Estábamos los de siempre. Clara, echada boca arriba en el césped como si fuera su cama. Nico dándole patadas a una piedra sin mucho entusiasmo. Y yo, Leo, con la camiseta pegada al cuerpo y las ideas medio derretidas por el calor.
-Tengo una teoría -dijo Clara, sin abrir los ojos-: si no haces nada, nada malo puede pasar.
-Qué profunda, Sócrates -bufó Nico.
-No, en serio. Piensa en lo que jode todo: moverte, actuar, hablar. Si te quedás quieto... estás a salvo.
-O aburrido -dije, tirándole un poco de hierba seca a la cara.

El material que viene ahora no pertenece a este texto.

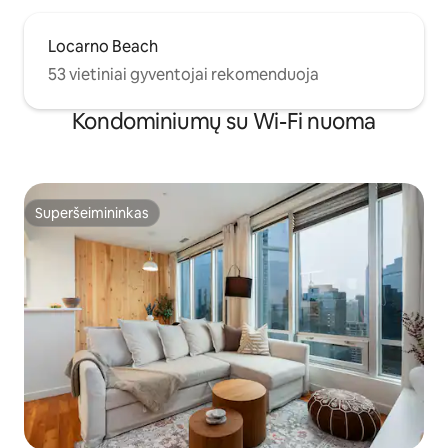
Locarno Beach
53 vietiniai gyventojai rekomenduoja
Kondominiumų su Wi-Fi nuoma
Superšeimininkas
Superšeimininkas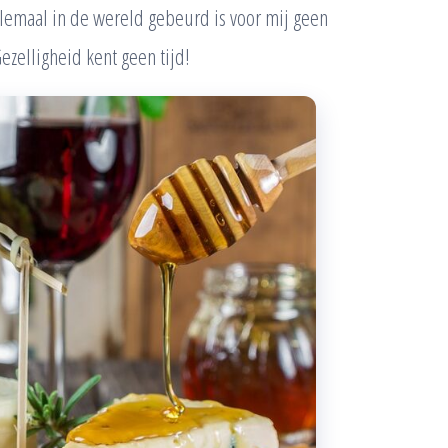
allemaal in de wereld gebeurd is voor mij geen
ezelligheid kent geen tijd!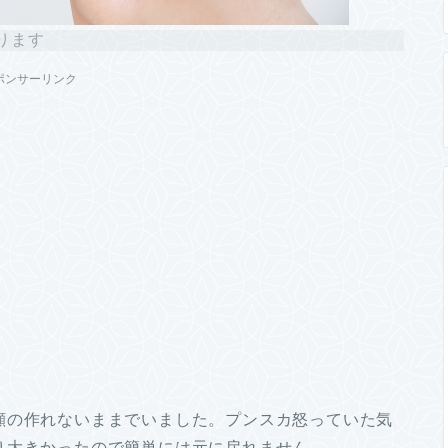
ります
ポンサーリンク
顔の作れないままでいました。プンスカ怒っていた気
り大きかったので簡単には元に戻れません。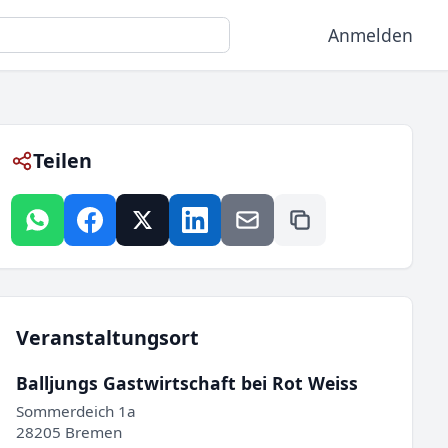
Anmelden
Teilen
Veranstaltungsort
Balljungs Gastwirtschaft bei Rot Weiss
Sommerdeich 1a
28205 Bremen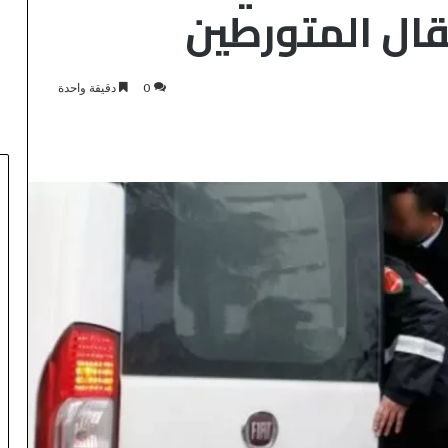
قال المتورطين
0
دقيقة واحدة
ق
ا
د
م
ا
ترافها بسيادة
م
منذ 36 دقيقة
ن
مه الجنوبية
قادما من آسفي.. تعيين القبطان
آ
ـ«الحليف
“خطاب” قائداً اقليميا جديدا
س
قيا
للوقاية المدنية ببوعرفة
ف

Ella rió. Una risa de verdad, de esas que se te meten en el pecho sin permiso. Clara siempre fue así: luz sin filtro. Y Nico... Nico era caos con patas. Yo no sabía muy bien qué era yo. A veces me sentía un adorno en sus vidas. A veces, el pegamento.
-¿Alguien más está con miedo de que el próximo curso sea una mierda? -pregunté, no sé por qué.
Nadie respondió. Solo el viento y el sonido de una bici pasando cerca. Me di cuenta de que no lo había dicho en broma.
El instituto siempre me había parecido un lugar temporal, como una estación de tren. Llegás, esperás, te vas. Pero últimamente todo me pesaba más. La incertidumbre. El cuerpo. Esa sensación constante de que algo iba a cambiar y no sabía qué.
-Podemos prometer que pase lo que pase, vamos a seguir igual -dijo Clara, girándose hacia mí-. Vos, yo, Nico... Esto.
Asentí. Mentí.
Porque en el fondo lo sabía.
Nada permanece intacto para siempre.
Y aunque no tenía ni idea de lo que se venía...
Algo dentro de mí ya estaba temblando.